- **PROBLEM**: When you copy the data, keep every line exactly as written and skip the pictures.

- **WORKING DATA**:
☆ ☆ ☆

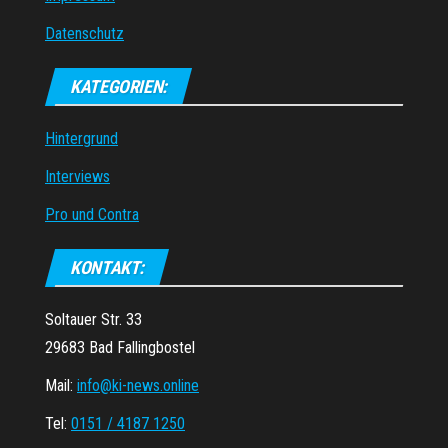
Datenschutz
KATEGORIEN:
Hintergrund
Interviews
Pro und Contra
KONTAKT:
Soltauer Str. 33
29683 Bad Fallingbostel
Mail:
info@ki-news.online
Tel:
0151 / 4187 1250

☆ ☆ ☆

- **THE ANSWER**:
Datenschutz
KATEGORIEN:
Hintergrund
Interviews
Pro und Contra
KONTAKT:
Soltauer Str. 33
29683 Bad Fallingbostel
Mail:
info@ki-news.online
Tel:
0151 / 4187 1250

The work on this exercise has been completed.